Radiografie di una protesi dolorosa da sostituire (da destra a sinistra; visione laterale, frontale e posteriore)

Post Revisione
Post Revisione

Radiografie di una protesi nuova (da destra a sinistra; visione laterale, frontale e posteriore)

Il fallimento di una protesi di caviglia può avvenire per diverse cause, che è possibile riassumere in tre grandi categorie:

  1. fallimento dell’impianto protesico;
  2. mobilizzazione dell’impianto e fratture peri-protesiche;
  3. infezione.

La complicanza dell’infezione ha una storia a sé e segue protocolli diversi dalle altre due cause di fallimento. È un tema a cui abbiamo dedicato tanto tempo del nostro studio per offrire ai pazienti valide alternative.

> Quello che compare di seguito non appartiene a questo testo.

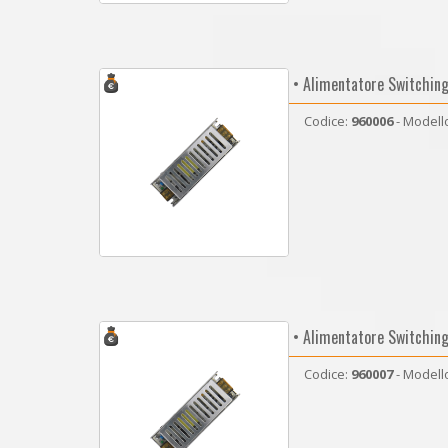
• Alimentatore Switchin
Codice:
960006
- Modell
• Alimentatore Switchin
Codice:
960007
- Modell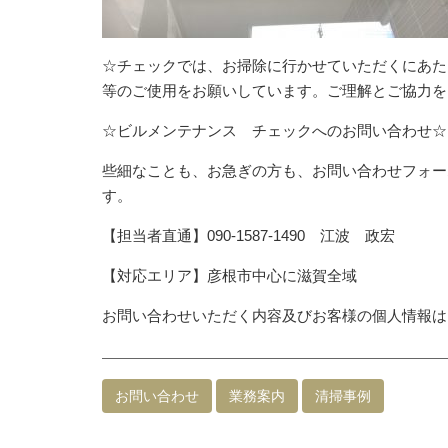
☆チェックでは、お掃除に行かせていただくにあた
等のご使用をお願いしています。ご理解とご協力を
☆ビルメンテナンス チェックへのお問い合わせ☆
些細なことも、お急ぎの方も、お問い合わせフォー
す。
【担当者直通】090-1587-1490 江波 政宏
【対応エリア】彦根市中心に滋賀全域
お問い合わせいただく内容及びお客様の個人情報は
お問い合わせ
業務案内
清掃事例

È, quindi, un argomento su cui abbiamo pubblicato, proponendo la nostra strategia terapeutica in un nostro articolo sulla rivista europea di chirurgia della caviglia e del piede: “Infections in primary total ankle replacement: Anterior approach versus lateral transfibular approach”.

La cura passa attraverso la guarigione dall’infezione.

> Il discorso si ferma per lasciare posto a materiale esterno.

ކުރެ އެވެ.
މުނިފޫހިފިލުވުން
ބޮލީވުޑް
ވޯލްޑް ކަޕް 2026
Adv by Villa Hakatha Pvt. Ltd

Pertanto, nel caso di infezione acuta (entro i primi 6 mesi dall’intervento) può essere pianificato un primo intervento di lavaggio in sala operatoria ed una seguente terapia antibiotica combinata specifica per un periodo che, generalmente, va dai 2 ai 3 mesi.

Nel caso in cui invece l’infezione sia cronica (oltre i 6 mesi) o il trattamento descritto precedentemente non abbia dato risultati, normalmente si procede con un intervento di rimozione di protesi, sostituita con un impianto di spaziatore (in cemento antibiotato).

Su questo spaziatore è possibile caricare, di solito entro un mese dall’intervento. In caso il paziente sia soddisfatto, può mantenerlo in sede per tutta la sua vita. In caso, invece, il paziente sia dichiarato guarito dall’infezione, ma abbia dolore è ovviamente possibile e consigliabile programmare una procedura di revisione.

Una volta raggiunta la guarigione clinica, sarà possibile procedere con l’impianto di una nuova protesi se il bone-stock (osso residuo) lo permetterà.

Nel caso, invece, in cui la causa del fallimento sia una delle prime due elencate è possibile identificare due strategie differenti di revisione, in base al bone-stock residuo astragalico.

Se la quantità di osso sano a livello astragalico è sufficiente, è consigliabile rivedere la protesi fallita con un’altra protesi “primo impianto”, evitando l’utilizzo di un impianto da revisione.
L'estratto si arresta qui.